What about an extreme case? Flyvbjerg (2006) refers to a study of a petrochemical plant which was undertaken to see whether exposure to particular solvents caused brain injuries. The study was of a single plant which was highly commended for its health and safety practices? Why did the authors argue that the data they collected was generalizable?  Because if they found evidence of brain injuries among workers in such a plant, they were likely to find it in plants which were less assiduous about health and safety.  So an extreme case of a phenomenon is likely to provide knowledge about that phenomenon.  In the same article he refers to a study of the persistence of working class family relationships. The theory was that the strong family ties that were characteristic of the British working class would be weakened by increasing affluence. So the researchers picked on  a single town (Luton) in the late 1960s which happened to be very affluent.  They found that in fact the ties and relationships persisted, so they could then posit that these ties were not necessarily a response to economic hardship.  Of course there are other kinds of generalisations. There is a quasi positivist argument that the more case studies find the same thing about a phenomenon the stronger are our grounds for believing that thing.  There are also other claims to truth. Many case study researchers (and qualitative researchers in general) reject the basis of the positivist claim to knowledge and instead try and achieve credibility, plausibility, and familiarity. Case studies of professional practice for example, often ring true with their readers. But one criticism of that approach might be that you’re making the reader do all the work!
Pros and cons
I’d just like to finish with a list of pros and cons of case study research. Among the big pluses is, I think the fact that case studies tend to be very readable. There’s a bit of a debate about whether you should anonymise them. I tend to agree that reading about a real case has much more resonance, but that’s really very unusual. There are often compelling ethical reasons for anonymising your study and frankly you may not get access unless you promise to do so.  Even so, a well written study can still ring true with the reader. The fact that case studies follow the ethnographic tradition by trying to expose the emic perspective, that is the experience of what is like to be “in” the case is often helpful in this regard.  But as I said earlier, case studies can be compatible with many research traditions.
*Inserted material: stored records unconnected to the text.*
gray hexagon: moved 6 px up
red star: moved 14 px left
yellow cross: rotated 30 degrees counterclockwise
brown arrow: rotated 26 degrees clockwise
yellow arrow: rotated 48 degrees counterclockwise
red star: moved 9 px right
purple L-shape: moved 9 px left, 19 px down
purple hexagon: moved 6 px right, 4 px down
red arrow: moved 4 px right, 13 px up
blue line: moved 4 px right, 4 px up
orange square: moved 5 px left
They are not without their disadvantages. First, is the fact that they are often very difficult to do (New doctoral students sometimes see them as an “easy” option. Really nothing could be further from the truth.) There is the difficulty of gaining access, of being sure that you are getting the full picture, and the fact that even if you do succeed in that endeavour, you will generate a large quantity of data, which will take a long time to analyse. We’ve discussed the generalizability issue, and I think it is worth repeating that generalisation can have multiple meanings. No, you can’t generalise from a single case in the positivist sense, but you can indulge in theoretical or analytical generalisation.
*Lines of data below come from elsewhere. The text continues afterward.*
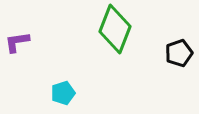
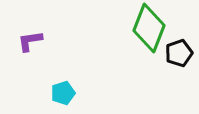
green diamond: moved 34 px right, 1 px up
purple L-shape: moved 13 px right, 1 px up
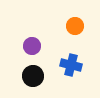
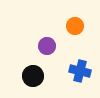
purple circle: moved 15 px right
blue cross: moved 9 px right, 6 px down
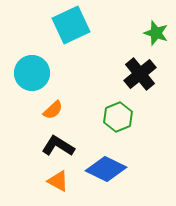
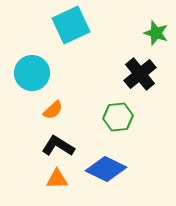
green hexagon: rotated 16 degrees clockwise
orange triangle: moved 1 px left, 2 px up; rotated 30 degrees counterclockwise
Finally, bear in mind the ethics of doing a case study. There are nearly always ethical problems in research, and case studies have a habit of hiding theirs until late. What do you do if you’re studying a hospital department for example and find high levels of incompetence? Who is your responsibility to? The research participants, or the hospital’s patients?  That’s not an easy decision, and actually ethical issues are usually less clear cut than that.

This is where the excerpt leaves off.